Many well known drivers from the Liverpool Speedway in Sydney also raced at Tralee including sedan aces Peter Graham, Peter Crick, Bruce Maxwell, Brian Callaghan, Rick Hunter, and super modified stars Gary Rush, Dick Britton, Jim Winterbottom, Steve Brazier, George Tatnell and Sid Hopping. Other notable drivers from this era include Peter Taunton, Howard Revell, brothers Bob and Harry Bink, Ron Shepherd, Bob Rawlings, Max Kennerly, Ken Barlow, John Lange, Roger Emerton, John Forman, Bill Martin (from Cooma) and Bill Martin (from Goulburn).

The USA Sedan teams returned to race for many seasons at Tralee and the "USA vs. Australia" battles were popular with race fans. Another popular visitor was American Sprintcar great Gary Patterson (promoted in Australia as "The Hostile Hippy"), who proved to be unbeatable on nearly every occasion. Other US stars to race at Tralee were Indianapolis 500 winner Johnny Rutherford, 1975 and 1976 USAC National Midget Champion Ron "Sleepy" Tripp, Larry Rice, and Mel Kenyon. Three time Speedway World Champion Ole Olsen from Denmark was a visitor to the speedway.

Mike Clyne's Ford Mustang racing down main straight at Tralee

===Bitumen and back to clay===
In the 1974 the track was surfaced with bitumen. This changed the nature of the racing, producing faster lap speeds but less exciting racing. It also restricted the classes of racing that could be held at the speedway, and a motorcycle track was built into the infield so that bikes were still able to run at the speedway.
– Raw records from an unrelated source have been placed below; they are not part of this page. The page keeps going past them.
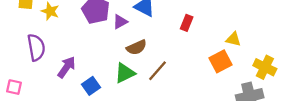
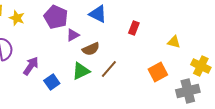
purple triangle: (120, 22) -> (73, 35), moved
orange square: (221, 61) -> (158, 72), moved

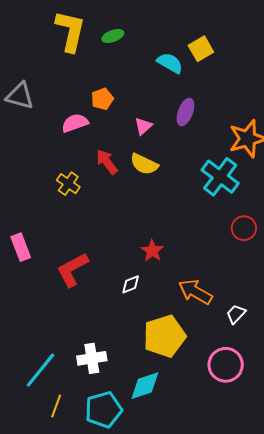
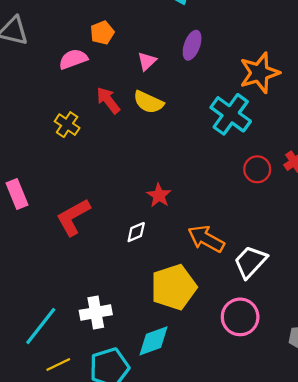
white trapezoid: (236, 314) -> (250, 262), size x1.6
yellow line: (56, 406) -> (58, 365), turned 45

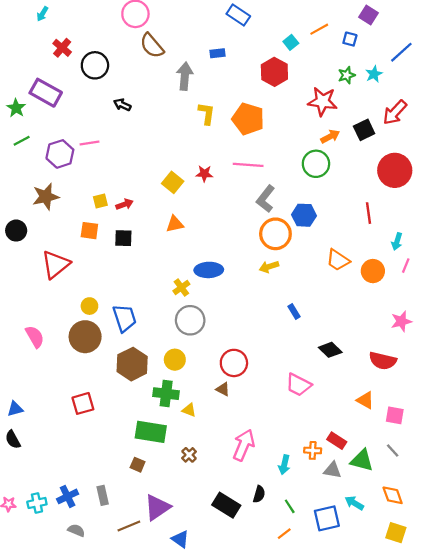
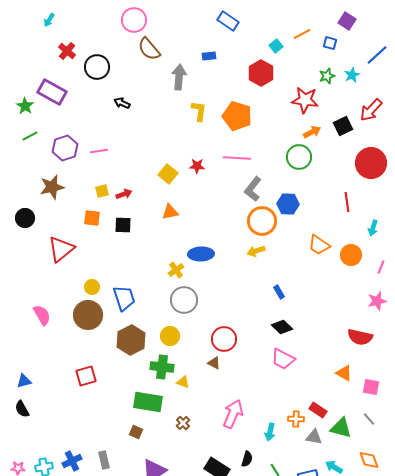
pink line: (89, 143) -> (99, 151), moved
pink line: (406, 266) -> (381, 267), moved
black diamond: (330, 350) -> (282, 327), moved

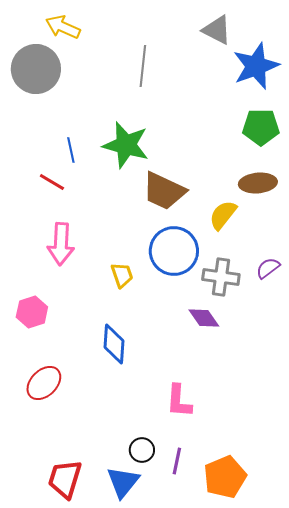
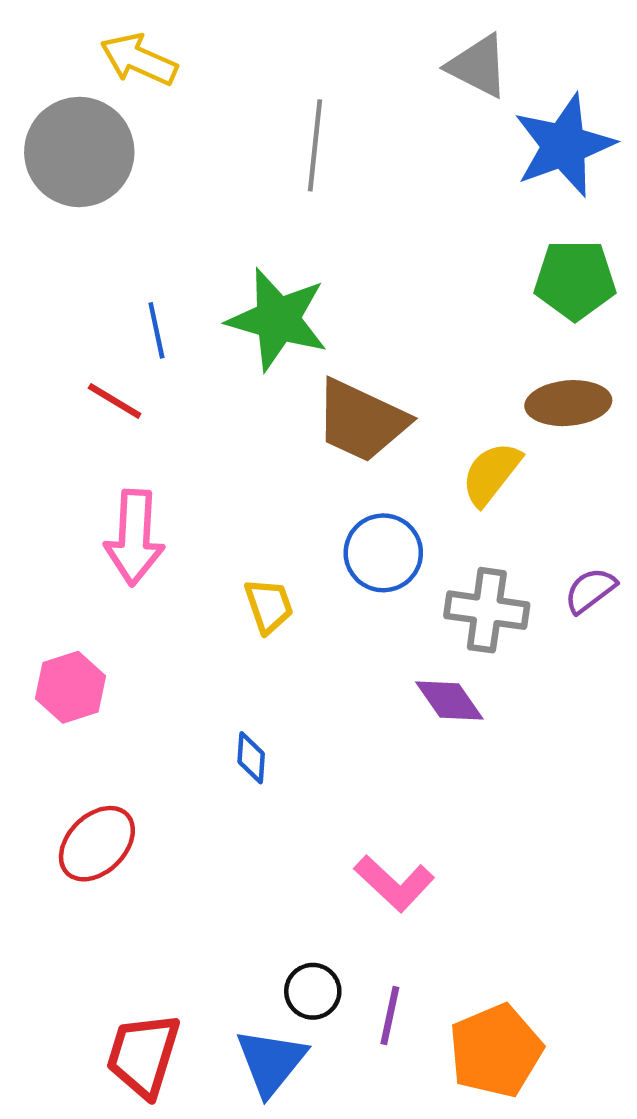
blue circle: (174, 251) -> (383, 553), size x0.7
blue diamond: (114, 344) -> (251, 758), size x0.6
pink L-shape: (179, 401) -> (394, 883), turned -51

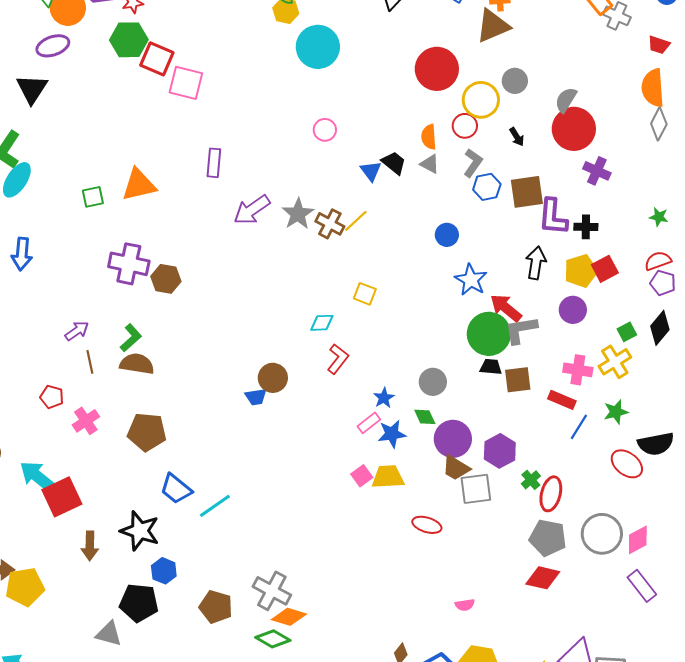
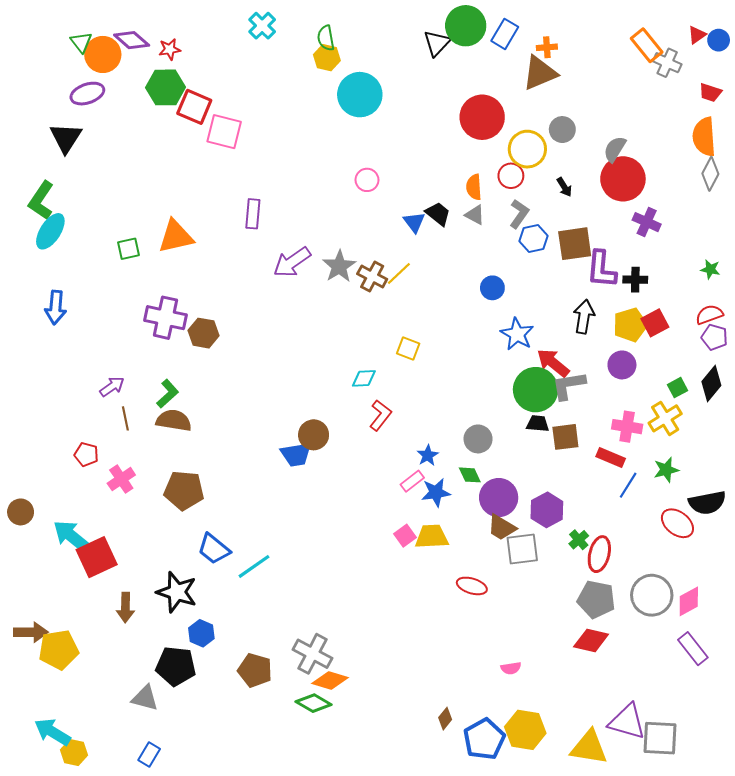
blue trapezoid: (256, 397) -> (296, 454), size x1.4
With crowds not as big as hoped, the bitumen was dug up after the 1977/78 season and the track reverted to a clay surface, suitable for cars but still not for bikes which still used the infield track until that was removed in 1980. Following the removal of the infield track, bikes raced on the main track.

To coincide with the change in track surface in 1974, Tralee Speedway was renamed as the Fraser Park Raceway.

The Speedway hosted the ACT Solo Championship on occasions during the 1980s. Future Australian Solo Champion and 1990 World Finalist Todd Wiltshire won his first senior Speedway championships winning the ACT title in 1987 and 1988 at Tralee.

Tralee Speedway also hosted the Australian Formula 500 Championship in both 1979 and 1988. The 1979 event was won by William Broadwood of Western Australia, while NSW driver Lloyd Thorley won his 3rd and last national title at the speedway in 1988.

The Southern corner at Tralee

As a result of many washed-out nights, due to unseasonable rain and noise restrictions imposed after constant complaints from nearby Hume residents, the track closed in 1997.

==Future==
Today, Tralee Speedway complex is long closed and will be part of a new suburban development.

Speedway in Canberra is now held at the 420 m ACT Speedway located south east of the Canberra Airport in Fairbairn, though unlike Tralee the ACT Speedway rarely hosts national championship meetings.